Detective Farrell went over and stared down at the body. He hung his hand forward and pursed his lips like a gargoyle. “Shit,” he said. He walked around the room until he came to the window, then stared up at the surrounding buildings silently for several long minutes.
“Why don’t you warn him off?” I said, if only to awaken him.
“We tried, but there wasn’t a byline on the stories, they were just credited to a special correspondent,” Farrell said. “And surprise, surprise, the newspaper’s editor refused to reveal their sources.”
“The real fear,” he continued, “is that killers sometimes like to return to the scene of the crime. And this killer does this whole weird human sculpture thing.”

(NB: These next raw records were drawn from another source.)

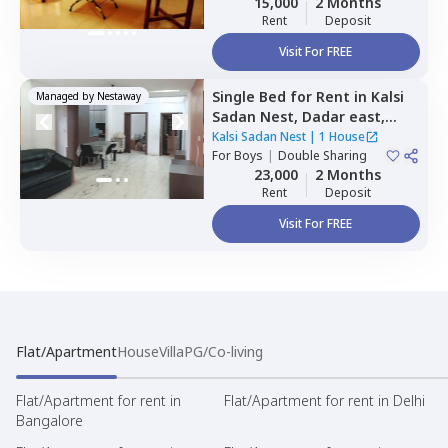
15,000
2 Months
Rent
Deposit
Visit For FREE
Single Bed
for
Rent
in
Kalsi
Managed by
Nestaway
Sadan Nest,
Dadar east,
Mumbai
Kalsi Sadan Nest
|
1 House
For
Boys
|
Double Sharing
23,000
2 Months
Rent
Deposit
Visit For FREE
Flat/Apartment
House
Villa
PG/Co-living
Flat/Apartment for rent in
Flat/Apartment for rent in Delhi
Bangalore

“I remember this guy’s face pretty clearly.”
“Well, he probably isn’t the murderer. The killer is obviously smart, or we would’ve caught him by now. And this murder officially makes him a serial killer.”
“This is the third?”
“The third that we know of, but I wouldn’t be surprised if there are others we don’t know about. Look at this weird shit.” He pointed to the corpse.
“They’re all tall with blonde hair.”
“Maybe his ex was tall?”
“I think the reason he looks for tall gals is because of this whole structure he makes.” He pointed to the bound limbs. “He wants them nice and erect.”
“She’s holding a card in her hand.”
“Yeah, the last one had an expired Metrocard, and some tacky bracelet on her other wrist, too—but it really varies here.” He pointed to the poor woman’s skull. “In the first murder, he moved the head up over there, and he carved the number 9 on the vic’s forehead. The second one, he cut the number 2 on her forehead and put the head over there.” He pointed to the right.
“It’s like some perverse work of art, isn’t it?”
“Shit! I definitely should’ve had this joint staked out.”
“How could you know he’d bring her here?”
“It’s one of the only three places he could’ve brought her.”
“Isn’t this area loaded with fleabag hotels?”
“Not anymore. Everything’s either been zoned or priced up. Ten, fifteen years ago you could rent rooms by the trick, screw, strangle, and be out in twenty. But all the streetwalkers and car johns have moved online or up to Hunts Point.”
“I’ve seen streetwalkers around here,” I said.
“Yeah, you still get a few desperadoes along Lex—but all our vics are from escort services. And the hotels around here are strictly all-night affairs. Some of the rooms are three, four times the price of the girl. But aside from being one of the cheapest, this crap-ass dive is one of the last three hotels in the area that doesn’t even have a video setup in the lobby.”
He let out a big sigh and muttered, apparently to himself. “Fuck, Bert would’ve had them all staked out—at least for a week after the last girl. Course, he had the power to authorize that and I don’t.”
“Someone must have seen something.”
“The clerk here said he had no recollection of the john, just the girl. We were luckier at the last scene. The clerk there clearly remembered the vic and her john.”
The detective pulled out a creased sketch that looked eerily similar to the one I remembered of the Unabomber. He could’ve been anywhere from forty to sixty, and wore dark sunglasses and a loose hoodie.